O leitor normal da obra de Manuel Alegre balança com muitas vezes entre prosa e poesia, com frequente queda para a poesia.

É óbvio também que Manuel Alegre não se coibe em deixar o poeta entrar pela prosa dentro para construir relatos que, tantas vezes, se descolam de um excessivo compromisso com o real para frequentar territórios outros, caminhos em que se misturam tempos, passados e futuros, concretos e fantásticos, reais e ficcionais.

Para a minha geração, a poesia de Manuel Alegre foi um caminho imprescindível, foi a Sierra Maestra da palavra, a festa do sentido, a partilha da música, o encontro da casa foi e será sempre a "Praça da Canção".

A poesia mais recente e a prosa de Manuel Alegre, sem deixarem o fogo da canção, vêm-nos falar da vida e dos tropeços próprios, dos caminhos e descaminhos da vida do poeta. Veja-se esse notável poema que é "Senhora das Tempestades" que é, quanto a mim, um dos grandes momentos da poesia portuguesa dos últimos decénios.

Muita da prosa de Manuel Alegre parte da sua vida e das questões que essa vida levanta, sonhos, utopias, amores, caminhos cruzados e descruzados, vida.

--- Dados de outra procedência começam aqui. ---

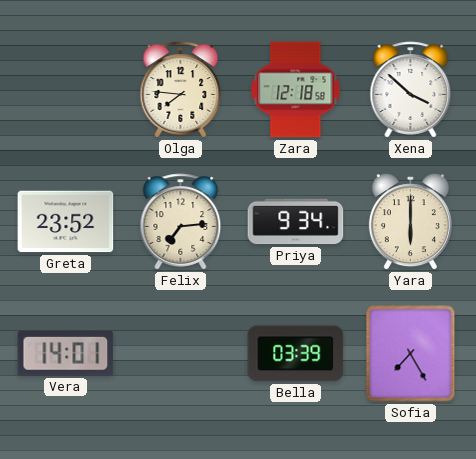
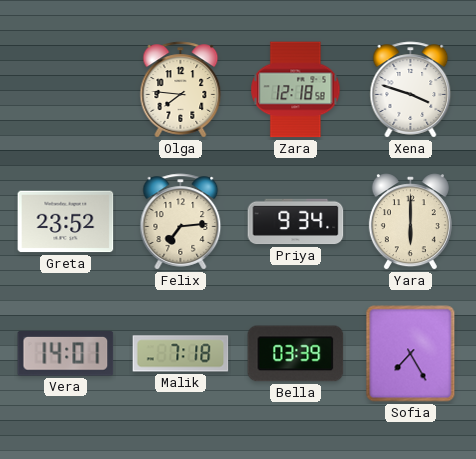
Xena: 3:52 -> 3:48
Malik: none -> 7:18
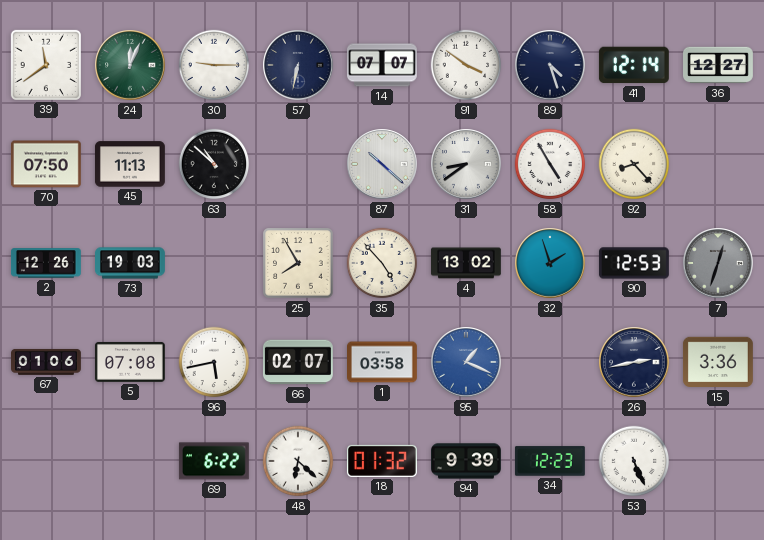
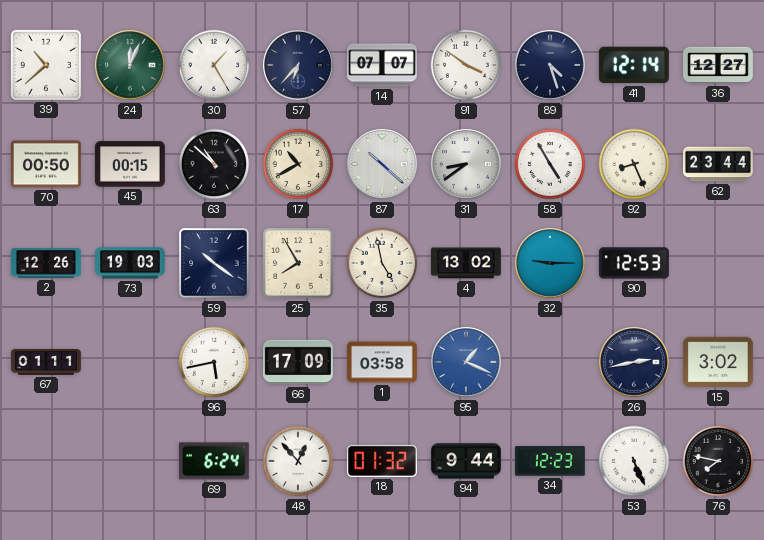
39: 11:39 -> 10:38
30: 9:15 -> 1:25
57: 6:32 -> 6:37
70: 07:50 -> 00:50
45: 11:13 -> 00:15
17: none -> 10:40
92: 8:23 -> 8:26
62: none -> 23:44
59: none -> 10:21
35: 4:53 -> 4:58
32: 1:57 -> 9:15
7: 12:33 -> none
67: 01:06 -> 01:11
5: 07:08 -> none
66: 02:07 -> 17:09
15: 3:36 -> 3:02
69: 6:22 -> 6:24
48: 6:22 -> 12:53
94: 9:39 -> 9:44
76: none -> 7:47
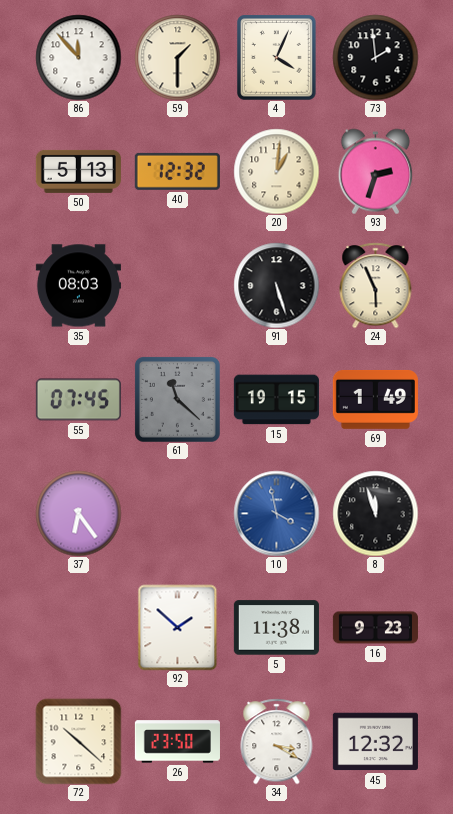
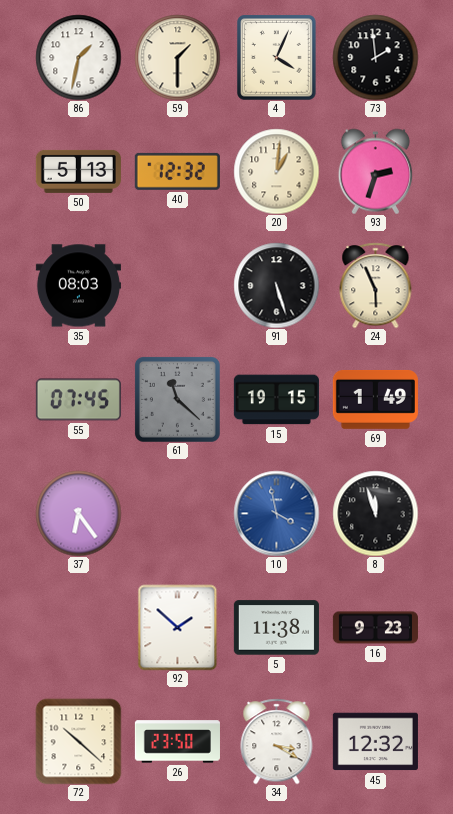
86: 11:53 -> 1:32
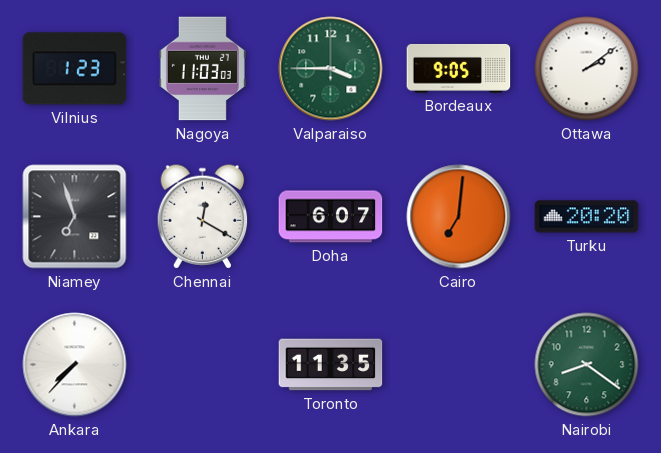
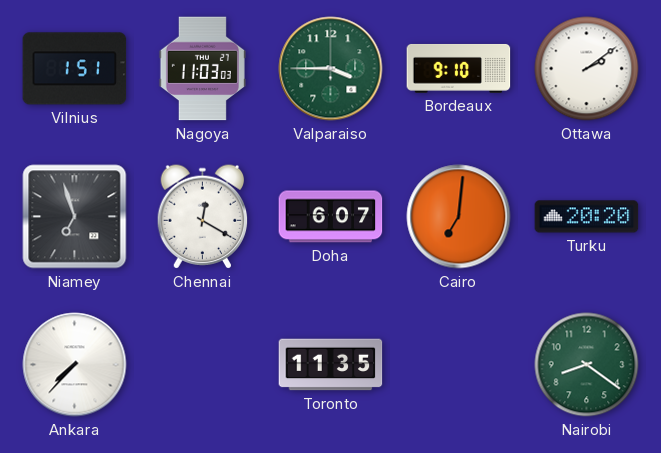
Vilnius: 1:23 -> 1:51
Bordeaux: 9:05 -> 9:10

Sentimos essa vida a pulsar por dentro das palavras da narração. E gostamos que assim seja. Porque só pode falar da vida quem a viveu, como é o caso do poeta.

Neste "Tudo é e não é", que li de sopetão, o autor transforma-se num taumaturgo que pega em farrapos de memórias e tenta construir uma narrativa sabendo que as palavras constroem uma outra faceta, uma outra realidade, e que essa realidade foge aos dedos do escritor, para nos falar do que foi e logo para logo o transformar no que não foi.

O leitor vai atrás da Montanha Russa das palavras do narrador que procura narrar o inenarrável e vai enrolando sonhos e obsessões, baralhando tempos narrativos onde se cruzam os que nunca se cruzaram senão nas palavras que, entre o que é e não é, trabalham o sumo da memória.

Talvz esta seja a prosa mais ambiciosa de Manuel Alegre. E talvez também a mais complexa e difícil. Mas o escritor ganha a aposta e consegue dar-nos uma bela razão para acreditar que ler pode tornar-nos em pessoas mais inteiras, mais capazes de se questionarem a si próprias, mais dentro do tempo que lhes é dado viver.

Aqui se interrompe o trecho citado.